Give the records below again exactly, and exclude each picture.

Page images and extracted text:
****************************************

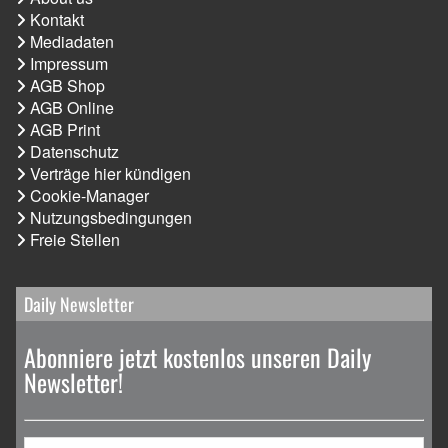
Kontakt
Mediadaten
Impressum
AGB Shop
AGB Online
AGB Print
Datenschutz
Verträge hier kündigen
Cookie-Manager
Nutzungsbedingungen
Freie Stellen
Daily Newsletter
Abonniere jetzt kostenlos unseren Daily
Newsletter!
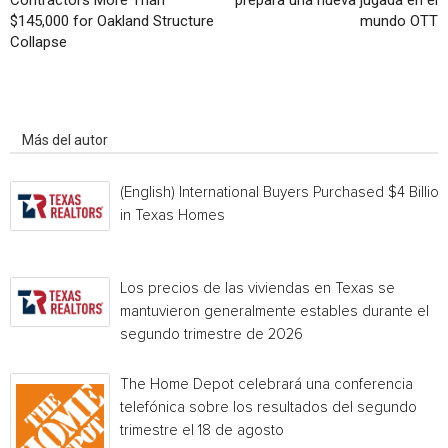
Contractors More Than
prepara una nueva jugada en el
$145,000 for Oakland Structure
mundo OTT
Collapse
Artículo relacionados
Más del autor
(English) International Buyers Purchased $4 Billion
in Texas Homes
Los precios de las viviendas en Texas se
mantuvieron generalmente estables durante el
segundo trimestre de 2026
The Home Depot celebrará una conferencia
telefónica sobre los resultados del segundo
trimestre el 18 de agosto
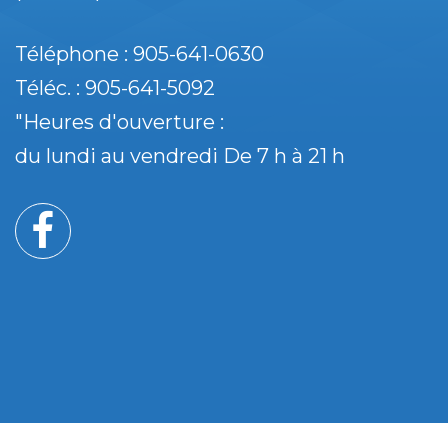
Téléphone : 905-641-0630
Téléc. : 905-641-5092
"Heures d'ouverture :
du lundi au vendredi De 7 h à 21 h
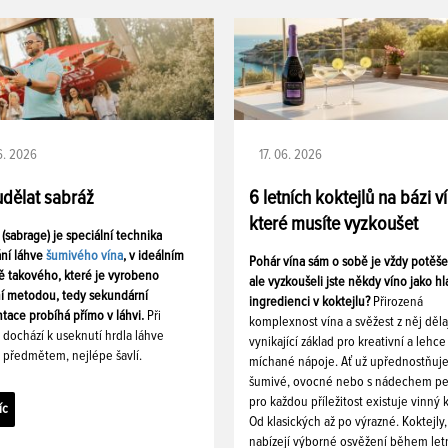
06. 2026
17. 06. 2026
udělat sabráž
6 letních koktejlů na bázi v
které musíte vyzkoušet
 (sabrage) je speciální technika
ání láhve
šumivého vína
, v ideálním
Pohár vína sám o sobě je vždy potěš
ě takového, které je vyrobeno
ale vyzkoušeli jste někdy víno jako hl
ní metodou, tedy sekundární
ingredienci v koktejlu?
Přirozená
tace probíhá přímo v láhvi.
Při
komplexnost vína a svěžest z něj děla
i dochází k useknutí hrdla láhve
vynikající základ pro kreativní a lehce
 předmětem, nejlépe šavlí.
míchané nápoje. Ať už upřednostňuj
šumivé, ovocné nebo s nádechem pe
pro každou příležitost existuje vinný k
íc
Od klasických až po výrazné. Koktejly,
nabízejí výborné osvěžení během let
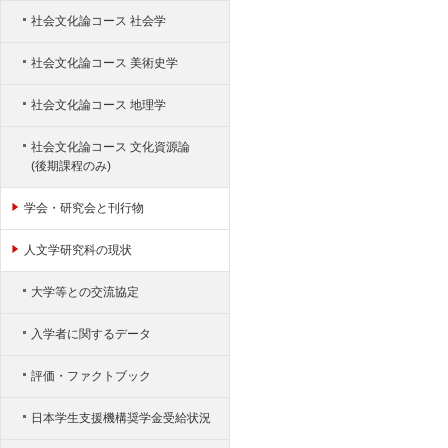
社会文化論コース 社会学
社会文化論コース 美術史学
社会文化論コース 地理学
社会文化論コース 文化資源論
(後期課程のみ)
学会・研究会と刊行物
人文学研究科の現状
大学等との交流協定
入学者に関するデータ
評価・ファクトブック
日本学生支援機構奨学金受給状況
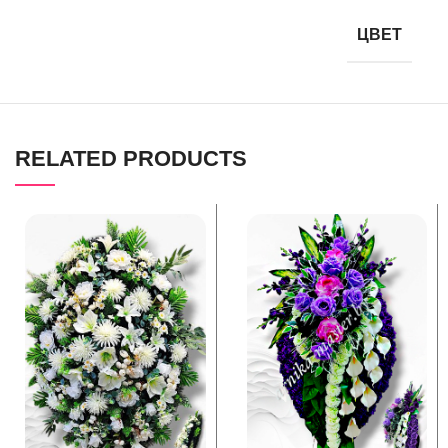
ЦВЕТ
RELATED PRODUCTS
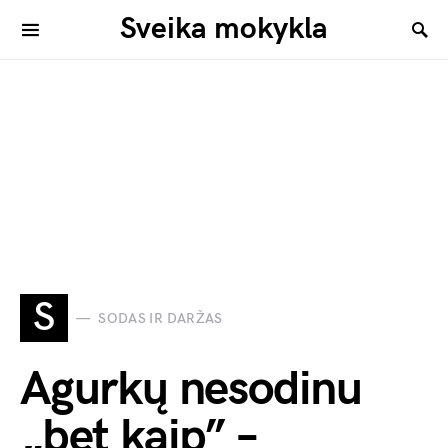
Sveika mokykla
S
SODAS IR DARŽAS
Agurkų nesodinu
„bet kaip” –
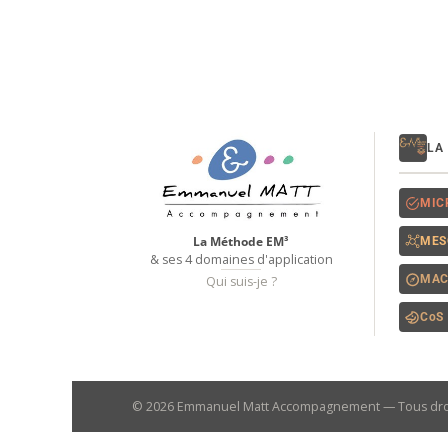
LA
MIC
La Méthode EM³
MES
& ses 4 domaines d'application
MAC
Qui suis-je ?
CoS
© 2026 Emmanuel Matt Accompagnement — Tous droi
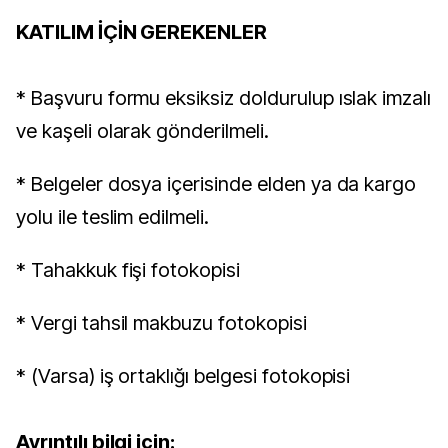
KATILIM İÇİN GEREKENLER
* Başvuru formu eksiksiz doldurulup ıslak imzalı
ve kaşeli olarak gönderilmeli.
* Belgeler dosya içerisinde elden ya da kargo
yolu ile teslim edilmeli.
* Tahakkuk fişi fotokopisi
* Vergi tahsil makbuzu fotokopisi
* (Varsa) iş ortaklığı belgesi fotokopisi
Ayrıntılı bilgi için:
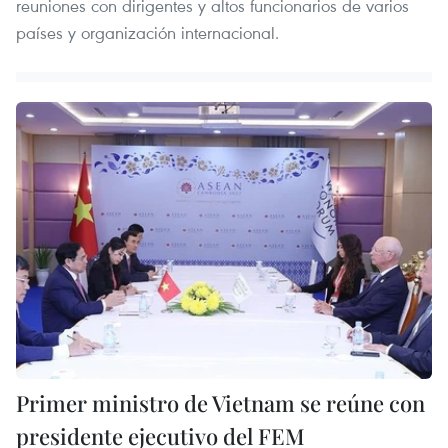
reuniones con dirigentes y altos funcionarios de varios
países y organización internacional.
Primer ministro de Vietnam se reúne con
presidente ejecutivo del FEM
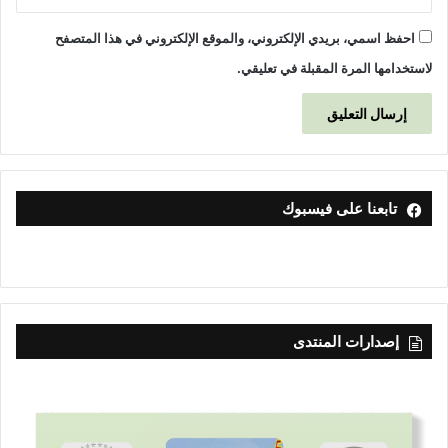
r
i
احفظ اسمي، بريدي الإلكتروني، والموقع الإلكتروني في هذا المتصفح
g
a
لاستخدامها المرة المقبلة في تعليقي.
t
i
o
n
a
n
تابعنا على فيسبوك
d
D
r
a
i
n
a
إصدارات المنتدى
g
e
P
r
o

****************************************

* ANSWER TO THIS PROBLEM:
Kontakt
Mediadaten
Impressum
AGB Shop
AGB Online
AGB Print
Datenschutz
Verträge hier kündigen
Cookie-Manager
Nutzungsbedingungen
Freie Stellen
Daily Newsletter
Abonniere jetzt kostenlos unseren Daily
Newsletter!
Contractors More Than
prepara una nueva jugada en el
$145,000 for Oakland Structure
mundo OTT
Collapse
Artículo relacionados
Más del autor
(English) International Buyers Purchased $4 Billion
in Texas Homes
Los precios de las viviendas en Texas se
mantuvieron generalmente estables durante el
segundo trimestre de 2026
The Home Depot celebrará una conferencia
telefónica sobre los resultados del segundo
trimestre el 18 de agosto
Téléphone : 905-641-0630
Téléc. : 905-641-5092
"Heures d'ouverture :
du lundi au vendredi De 7 h à 21 h
06. 2026
17. 06. 2026
udělat sabráž
6 letních koktejlů na bázi v
které musíte vyzkoušet
 (sabrage) je speciální technika
ání láhve
šumivého vína
, v ideálním
Pohár vína sám o sobě je vždy potěš
ě takového, které je vyrobeno
ale vyzkoušeli jste někdy víno jako hl
ní metodou, tedy sekundární
ingredienci v koktejlu?
Přirozená
tace probíhá přímo v láhvi.
Při
komplexnost vína a svěžest z něj děla
i dochází k useknutí hrdla láhve
vynikající základ pro kreativní a lehce
 předmětem, nejlépe šavlí.
míchané nápoje. Ať už upřednostňuj
šumivé, ovocné nebo s nádechem pe
pro každou příležitost existuje vinný k
íc
Od klasických až po výrazné. Koktejly,
nabízejí výborné osvěžení během let
社会文化論コース 社会学
社会文化論コース 美術史学
社会文化論コース 地理学
社会文化論コース 文化資源論
(後期課程のみ)
学会・研究会と刊行物
人文学研究科の現状
大学等との交流協定
入学者に関するデータ
評価・ファクトブック
日本学生支援機構奨学金受給状況
ЦВЕТ
RELATED PRODUCTS
Sveika mokykla
S
SODAS IR DARŽAS
Agurkų nesodinu
„bet kaip” –
LA
MIC
La Méthode EM³
MES
& ses 4 domaines d'application
MAC
Qui suis-je ?
CoS
© 2026 Emmanuel Matt Accompagnement — Tous droi
KATILIM İÇİN GEREKENLER
* Başvuru formu eksiksiz doldurulup ıslak imzalı
ve kaşeli olarak gönderilmeli.
* Belgeler dosya içerisinde elden ya da kargo
yolu ile teslim edilmeli.
* Tahakkuk fişi fotokopisi
* Vergi tahsil makbuzu fotokopisi
* (Varsa) iş ortaklığı belgesi fotokopisi
Ayrıntılı bilgi için:
reuniones con dirigentes y altos funcionarios de varios
países y organización internacional.
Primer ministro de Vietnam se reúne con
presidente ejecutivo del FEM
r
i
احفظ اسمي، بريدي الإلكتروني، والموقع الإلكتروني في هذا المتصفح
g
a
لاستخدامها المرة المقبلة في تعليقي.
t
i
o
n
a
n
تابعنا على فيسبوك
d
D
r
a
i
n
a
إصدارات المنتدى
g
e
P
r
o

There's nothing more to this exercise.